Requirement: Going line by line through the entries below, note each one with "facebook", then report how many there are and nothing else.

#### Provided information ####

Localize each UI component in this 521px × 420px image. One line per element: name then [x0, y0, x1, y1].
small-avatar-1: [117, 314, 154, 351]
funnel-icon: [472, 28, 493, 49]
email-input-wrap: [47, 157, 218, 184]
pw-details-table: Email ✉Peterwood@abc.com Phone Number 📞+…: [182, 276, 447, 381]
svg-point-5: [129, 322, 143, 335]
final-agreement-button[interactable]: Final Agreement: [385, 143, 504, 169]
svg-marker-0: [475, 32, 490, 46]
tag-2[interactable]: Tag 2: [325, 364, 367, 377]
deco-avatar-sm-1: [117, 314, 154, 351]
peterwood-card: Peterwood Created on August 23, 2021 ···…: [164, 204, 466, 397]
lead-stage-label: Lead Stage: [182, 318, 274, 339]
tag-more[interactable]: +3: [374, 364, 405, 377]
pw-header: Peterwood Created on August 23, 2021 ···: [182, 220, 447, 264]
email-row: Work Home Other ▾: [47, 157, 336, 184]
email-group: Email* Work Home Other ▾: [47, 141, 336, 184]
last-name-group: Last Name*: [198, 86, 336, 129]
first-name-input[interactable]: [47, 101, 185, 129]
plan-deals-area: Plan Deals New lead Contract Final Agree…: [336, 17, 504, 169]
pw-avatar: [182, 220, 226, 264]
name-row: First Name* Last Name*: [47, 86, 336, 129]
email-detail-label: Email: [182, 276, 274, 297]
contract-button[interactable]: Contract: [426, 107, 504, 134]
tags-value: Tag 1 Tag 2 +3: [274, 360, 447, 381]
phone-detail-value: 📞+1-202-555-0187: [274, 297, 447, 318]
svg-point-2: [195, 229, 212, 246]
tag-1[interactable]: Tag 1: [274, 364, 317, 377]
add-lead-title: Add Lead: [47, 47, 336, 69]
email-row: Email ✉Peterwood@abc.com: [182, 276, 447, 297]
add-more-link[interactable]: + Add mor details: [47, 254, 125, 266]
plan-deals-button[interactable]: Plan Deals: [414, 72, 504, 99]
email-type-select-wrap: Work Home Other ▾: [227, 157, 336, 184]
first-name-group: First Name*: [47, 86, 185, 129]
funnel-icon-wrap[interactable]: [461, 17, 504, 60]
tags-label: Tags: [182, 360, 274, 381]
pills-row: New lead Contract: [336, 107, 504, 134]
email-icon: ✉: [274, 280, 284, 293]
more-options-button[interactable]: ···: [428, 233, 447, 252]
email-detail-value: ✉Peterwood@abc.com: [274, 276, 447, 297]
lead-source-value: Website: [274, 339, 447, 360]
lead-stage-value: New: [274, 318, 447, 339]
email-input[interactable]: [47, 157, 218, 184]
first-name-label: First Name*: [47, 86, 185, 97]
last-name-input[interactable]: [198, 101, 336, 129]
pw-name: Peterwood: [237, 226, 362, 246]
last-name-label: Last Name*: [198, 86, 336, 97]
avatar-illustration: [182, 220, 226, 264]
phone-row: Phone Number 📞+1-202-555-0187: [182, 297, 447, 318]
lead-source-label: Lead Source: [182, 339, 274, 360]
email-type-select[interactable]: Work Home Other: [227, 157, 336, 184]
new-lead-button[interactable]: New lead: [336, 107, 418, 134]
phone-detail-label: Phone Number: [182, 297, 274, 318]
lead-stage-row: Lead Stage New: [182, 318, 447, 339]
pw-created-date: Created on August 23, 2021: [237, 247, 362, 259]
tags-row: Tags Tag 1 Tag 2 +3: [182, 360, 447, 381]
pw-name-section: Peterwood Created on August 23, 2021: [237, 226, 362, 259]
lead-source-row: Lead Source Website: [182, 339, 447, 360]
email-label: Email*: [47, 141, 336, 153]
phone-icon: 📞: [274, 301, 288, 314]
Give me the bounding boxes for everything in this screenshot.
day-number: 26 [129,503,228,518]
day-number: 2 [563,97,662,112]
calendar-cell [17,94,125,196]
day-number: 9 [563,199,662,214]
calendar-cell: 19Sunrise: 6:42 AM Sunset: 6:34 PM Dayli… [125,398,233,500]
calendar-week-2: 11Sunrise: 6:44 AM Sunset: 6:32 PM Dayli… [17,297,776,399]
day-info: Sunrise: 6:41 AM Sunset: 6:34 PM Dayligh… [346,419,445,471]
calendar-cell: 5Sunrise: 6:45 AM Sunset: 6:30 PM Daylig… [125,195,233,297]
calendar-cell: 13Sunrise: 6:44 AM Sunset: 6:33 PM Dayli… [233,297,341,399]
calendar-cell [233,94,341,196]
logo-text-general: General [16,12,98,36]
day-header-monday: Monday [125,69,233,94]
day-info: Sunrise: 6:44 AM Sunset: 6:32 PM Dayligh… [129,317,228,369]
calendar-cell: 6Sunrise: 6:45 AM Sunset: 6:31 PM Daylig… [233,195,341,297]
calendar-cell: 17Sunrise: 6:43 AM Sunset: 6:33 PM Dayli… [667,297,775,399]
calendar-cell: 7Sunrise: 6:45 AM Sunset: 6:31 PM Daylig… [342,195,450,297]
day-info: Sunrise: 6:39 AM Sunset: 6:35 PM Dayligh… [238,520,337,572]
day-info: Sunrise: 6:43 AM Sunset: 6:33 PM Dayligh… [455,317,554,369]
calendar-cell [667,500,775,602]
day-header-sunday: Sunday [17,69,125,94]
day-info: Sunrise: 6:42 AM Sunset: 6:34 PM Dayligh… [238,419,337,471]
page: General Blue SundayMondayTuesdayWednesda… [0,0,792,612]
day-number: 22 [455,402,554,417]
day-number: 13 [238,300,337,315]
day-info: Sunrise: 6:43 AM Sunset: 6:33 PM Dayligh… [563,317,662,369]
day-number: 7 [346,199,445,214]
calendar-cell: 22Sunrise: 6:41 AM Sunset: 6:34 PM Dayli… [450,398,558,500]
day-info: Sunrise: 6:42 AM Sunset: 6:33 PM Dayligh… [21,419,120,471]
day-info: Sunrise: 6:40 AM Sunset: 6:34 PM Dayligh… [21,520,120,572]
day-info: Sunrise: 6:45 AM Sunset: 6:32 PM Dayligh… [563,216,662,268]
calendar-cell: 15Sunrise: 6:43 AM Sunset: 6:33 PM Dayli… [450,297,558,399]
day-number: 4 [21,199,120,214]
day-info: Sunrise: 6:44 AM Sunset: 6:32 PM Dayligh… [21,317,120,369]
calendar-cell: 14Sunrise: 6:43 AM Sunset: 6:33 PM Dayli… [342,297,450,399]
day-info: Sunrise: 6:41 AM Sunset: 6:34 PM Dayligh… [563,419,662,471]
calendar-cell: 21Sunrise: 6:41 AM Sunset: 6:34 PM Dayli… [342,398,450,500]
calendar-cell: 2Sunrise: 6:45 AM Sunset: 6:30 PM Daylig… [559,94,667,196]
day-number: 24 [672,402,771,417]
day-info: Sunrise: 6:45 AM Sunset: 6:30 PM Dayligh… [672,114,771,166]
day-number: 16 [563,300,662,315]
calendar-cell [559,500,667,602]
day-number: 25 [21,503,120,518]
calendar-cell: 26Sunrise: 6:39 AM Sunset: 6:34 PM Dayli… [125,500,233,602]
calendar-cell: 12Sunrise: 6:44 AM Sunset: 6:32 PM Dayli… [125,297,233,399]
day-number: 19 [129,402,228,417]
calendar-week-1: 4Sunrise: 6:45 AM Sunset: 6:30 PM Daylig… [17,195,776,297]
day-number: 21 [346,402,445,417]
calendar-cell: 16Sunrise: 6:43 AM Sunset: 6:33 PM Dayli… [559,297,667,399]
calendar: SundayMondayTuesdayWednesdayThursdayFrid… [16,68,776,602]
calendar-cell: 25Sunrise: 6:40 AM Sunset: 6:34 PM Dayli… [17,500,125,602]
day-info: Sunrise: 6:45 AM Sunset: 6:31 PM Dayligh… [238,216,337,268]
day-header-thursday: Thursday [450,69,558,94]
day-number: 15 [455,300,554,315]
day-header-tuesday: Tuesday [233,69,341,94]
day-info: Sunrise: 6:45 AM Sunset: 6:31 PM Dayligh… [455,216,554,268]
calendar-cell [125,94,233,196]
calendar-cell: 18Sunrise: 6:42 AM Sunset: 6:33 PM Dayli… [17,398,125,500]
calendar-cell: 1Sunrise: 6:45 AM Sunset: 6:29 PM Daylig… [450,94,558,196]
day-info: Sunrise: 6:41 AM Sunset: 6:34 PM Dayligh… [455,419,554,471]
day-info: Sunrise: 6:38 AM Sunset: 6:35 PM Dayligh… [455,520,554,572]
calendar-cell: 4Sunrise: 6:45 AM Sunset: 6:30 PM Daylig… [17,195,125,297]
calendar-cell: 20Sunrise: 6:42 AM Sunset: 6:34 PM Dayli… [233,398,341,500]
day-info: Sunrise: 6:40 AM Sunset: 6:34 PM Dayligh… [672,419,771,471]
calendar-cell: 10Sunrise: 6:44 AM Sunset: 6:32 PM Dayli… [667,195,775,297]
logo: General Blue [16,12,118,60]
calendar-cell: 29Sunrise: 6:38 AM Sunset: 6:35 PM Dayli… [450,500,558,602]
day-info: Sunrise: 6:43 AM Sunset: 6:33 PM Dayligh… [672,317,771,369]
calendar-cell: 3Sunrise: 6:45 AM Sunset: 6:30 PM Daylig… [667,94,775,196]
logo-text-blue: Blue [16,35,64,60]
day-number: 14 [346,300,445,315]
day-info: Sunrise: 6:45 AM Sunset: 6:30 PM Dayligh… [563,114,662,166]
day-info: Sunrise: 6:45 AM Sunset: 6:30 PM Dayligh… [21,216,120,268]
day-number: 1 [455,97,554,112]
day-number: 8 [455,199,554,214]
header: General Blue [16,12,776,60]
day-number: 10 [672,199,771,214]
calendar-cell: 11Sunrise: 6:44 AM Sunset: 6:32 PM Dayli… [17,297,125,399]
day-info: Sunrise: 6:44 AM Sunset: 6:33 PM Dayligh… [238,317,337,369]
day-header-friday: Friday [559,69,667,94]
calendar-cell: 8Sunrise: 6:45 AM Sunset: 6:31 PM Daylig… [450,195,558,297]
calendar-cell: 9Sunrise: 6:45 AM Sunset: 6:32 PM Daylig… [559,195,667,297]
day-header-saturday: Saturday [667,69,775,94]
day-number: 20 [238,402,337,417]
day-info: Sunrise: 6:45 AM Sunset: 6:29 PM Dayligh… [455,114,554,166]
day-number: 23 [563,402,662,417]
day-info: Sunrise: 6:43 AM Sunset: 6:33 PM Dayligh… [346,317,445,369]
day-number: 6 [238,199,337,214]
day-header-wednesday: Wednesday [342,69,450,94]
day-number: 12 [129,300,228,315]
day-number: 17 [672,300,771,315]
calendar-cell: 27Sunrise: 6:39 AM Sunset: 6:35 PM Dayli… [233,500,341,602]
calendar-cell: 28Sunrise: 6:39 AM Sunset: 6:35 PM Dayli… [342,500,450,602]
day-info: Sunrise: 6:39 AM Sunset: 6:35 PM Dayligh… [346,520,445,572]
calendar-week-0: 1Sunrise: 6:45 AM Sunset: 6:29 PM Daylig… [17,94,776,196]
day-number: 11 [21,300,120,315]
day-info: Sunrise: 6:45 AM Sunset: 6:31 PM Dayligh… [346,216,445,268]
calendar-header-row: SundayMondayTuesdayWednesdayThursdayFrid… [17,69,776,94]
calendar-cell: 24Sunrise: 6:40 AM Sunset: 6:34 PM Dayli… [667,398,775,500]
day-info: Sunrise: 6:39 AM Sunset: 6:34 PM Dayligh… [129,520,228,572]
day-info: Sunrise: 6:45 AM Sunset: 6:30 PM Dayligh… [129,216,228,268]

####
#### Provided information ####

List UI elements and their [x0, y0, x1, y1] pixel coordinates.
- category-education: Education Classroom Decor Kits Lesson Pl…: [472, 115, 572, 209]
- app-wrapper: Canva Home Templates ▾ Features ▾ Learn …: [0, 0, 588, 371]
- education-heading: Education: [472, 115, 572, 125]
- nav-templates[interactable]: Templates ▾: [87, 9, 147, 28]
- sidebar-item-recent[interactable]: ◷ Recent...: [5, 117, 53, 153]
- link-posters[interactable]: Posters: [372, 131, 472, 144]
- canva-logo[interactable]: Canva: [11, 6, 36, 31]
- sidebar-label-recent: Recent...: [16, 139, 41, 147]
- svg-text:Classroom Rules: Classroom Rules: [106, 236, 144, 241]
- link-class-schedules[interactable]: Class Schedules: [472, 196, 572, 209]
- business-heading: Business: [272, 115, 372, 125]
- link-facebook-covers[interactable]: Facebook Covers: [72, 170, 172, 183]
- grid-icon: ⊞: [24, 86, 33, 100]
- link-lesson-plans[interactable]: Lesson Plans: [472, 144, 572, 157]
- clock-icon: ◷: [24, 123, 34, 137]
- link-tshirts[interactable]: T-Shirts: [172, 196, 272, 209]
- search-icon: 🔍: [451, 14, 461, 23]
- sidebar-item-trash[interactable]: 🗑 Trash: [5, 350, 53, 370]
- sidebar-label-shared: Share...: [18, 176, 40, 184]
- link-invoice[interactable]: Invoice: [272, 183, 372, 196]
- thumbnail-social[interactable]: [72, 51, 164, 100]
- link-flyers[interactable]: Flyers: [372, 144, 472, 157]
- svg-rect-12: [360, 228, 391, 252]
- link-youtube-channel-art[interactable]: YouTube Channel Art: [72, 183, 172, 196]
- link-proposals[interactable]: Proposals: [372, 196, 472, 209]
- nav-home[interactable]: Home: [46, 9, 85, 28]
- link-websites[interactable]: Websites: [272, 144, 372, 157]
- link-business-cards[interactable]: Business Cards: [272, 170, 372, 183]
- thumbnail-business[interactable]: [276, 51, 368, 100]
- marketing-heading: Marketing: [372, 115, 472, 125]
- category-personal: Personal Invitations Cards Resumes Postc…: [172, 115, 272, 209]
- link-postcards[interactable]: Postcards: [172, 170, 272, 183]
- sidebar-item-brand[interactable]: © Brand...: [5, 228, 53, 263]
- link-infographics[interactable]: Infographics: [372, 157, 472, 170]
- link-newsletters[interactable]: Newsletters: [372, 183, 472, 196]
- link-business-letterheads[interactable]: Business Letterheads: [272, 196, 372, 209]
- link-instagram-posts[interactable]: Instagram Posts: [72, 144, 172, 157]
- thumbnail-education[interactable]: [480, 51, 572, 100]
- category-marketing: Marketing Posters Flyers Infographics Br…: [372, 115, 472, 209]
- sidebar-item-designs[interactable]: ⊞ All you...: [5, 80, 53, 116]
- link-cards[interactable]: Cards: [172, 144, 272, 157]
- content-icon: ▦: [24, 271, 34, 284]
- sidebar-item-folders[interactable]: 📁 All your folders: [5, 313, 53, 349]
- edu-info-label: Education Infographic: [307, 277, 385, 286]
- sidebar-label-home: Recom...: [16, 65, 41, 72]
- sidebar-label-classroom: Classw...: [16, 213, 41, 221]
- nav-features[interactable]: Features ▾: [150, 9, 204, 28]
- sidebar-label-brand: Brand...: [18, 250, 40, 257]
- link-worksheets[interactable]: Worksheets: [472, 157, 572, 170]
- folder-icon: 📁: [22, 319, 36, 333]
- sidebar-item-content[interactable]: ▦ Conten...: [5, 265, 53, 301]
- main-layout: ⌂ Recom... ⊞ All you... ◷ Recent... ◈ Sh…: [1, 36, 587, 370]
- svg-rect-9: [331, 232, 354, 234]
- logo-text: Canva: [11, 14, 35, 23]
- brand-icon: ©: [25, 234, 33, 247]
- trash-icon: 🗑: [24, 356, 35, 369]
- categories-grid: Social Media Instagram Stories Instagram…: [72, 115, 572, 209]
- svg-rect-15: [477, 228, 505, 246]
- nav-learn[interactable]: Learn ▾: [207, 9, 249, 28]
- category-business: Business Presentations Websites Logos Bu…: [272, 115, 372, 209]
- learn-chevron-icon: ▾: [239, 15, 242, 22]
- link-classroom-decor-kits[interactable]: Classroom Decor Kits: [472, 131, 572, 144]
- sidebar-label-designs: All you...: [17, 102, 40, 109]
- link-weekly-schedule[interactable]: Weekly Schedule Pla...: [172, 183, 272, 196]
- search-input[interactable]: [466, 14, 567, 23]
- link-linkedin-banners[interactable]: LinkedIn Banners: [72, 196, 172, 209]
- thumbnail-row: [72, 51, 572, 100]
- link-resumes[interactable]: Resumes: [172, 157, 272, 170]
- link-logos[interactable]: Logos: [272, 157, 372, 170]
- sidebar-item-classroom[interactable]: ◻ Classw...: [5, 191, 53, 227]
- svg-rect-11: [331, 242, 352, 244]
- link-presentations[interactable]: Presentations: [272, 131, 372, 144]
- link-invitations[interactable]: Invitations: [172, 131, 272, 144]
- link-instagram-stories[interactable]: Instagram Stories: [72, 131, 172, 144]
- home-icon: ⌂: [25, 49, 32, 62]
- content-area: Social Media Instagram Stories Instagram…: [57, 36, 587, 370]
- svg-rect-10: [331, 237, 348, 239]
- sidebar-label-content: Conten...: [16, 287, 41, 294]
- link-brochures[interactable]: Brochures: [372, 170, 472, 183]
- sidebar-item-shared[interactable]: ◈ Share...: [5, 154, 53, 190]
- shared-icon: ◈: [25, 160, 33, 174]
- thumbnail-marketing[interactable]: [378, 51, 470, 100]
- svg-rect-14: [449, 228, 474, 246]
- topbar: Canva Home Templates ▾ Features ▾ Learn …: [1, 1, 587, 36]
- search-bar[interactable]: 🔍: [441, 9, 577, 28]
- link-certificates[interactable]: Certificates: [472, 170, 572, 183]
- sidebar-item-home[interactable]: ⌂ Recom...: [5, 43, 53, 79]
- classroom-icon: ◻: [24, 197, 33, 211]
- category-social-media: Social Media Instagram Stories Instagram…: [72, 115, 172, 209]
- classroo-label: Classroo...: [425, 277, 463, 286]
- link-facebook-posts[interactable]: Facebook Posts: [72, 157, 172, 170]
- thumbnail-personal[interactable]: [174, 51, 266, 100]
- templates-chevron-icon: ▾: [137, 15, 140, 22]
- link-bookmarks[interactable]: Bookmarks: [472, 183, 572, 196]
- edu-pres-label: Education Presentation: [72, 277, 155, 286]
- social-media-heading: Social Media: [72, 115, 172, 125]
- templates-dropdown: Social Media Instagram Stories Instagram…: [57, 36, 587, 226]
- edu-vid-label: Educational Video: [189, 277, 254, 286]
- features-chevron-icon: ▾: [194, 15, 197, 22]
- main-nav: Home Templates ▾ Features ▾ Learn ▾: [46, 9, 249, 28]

####

Written answer: 2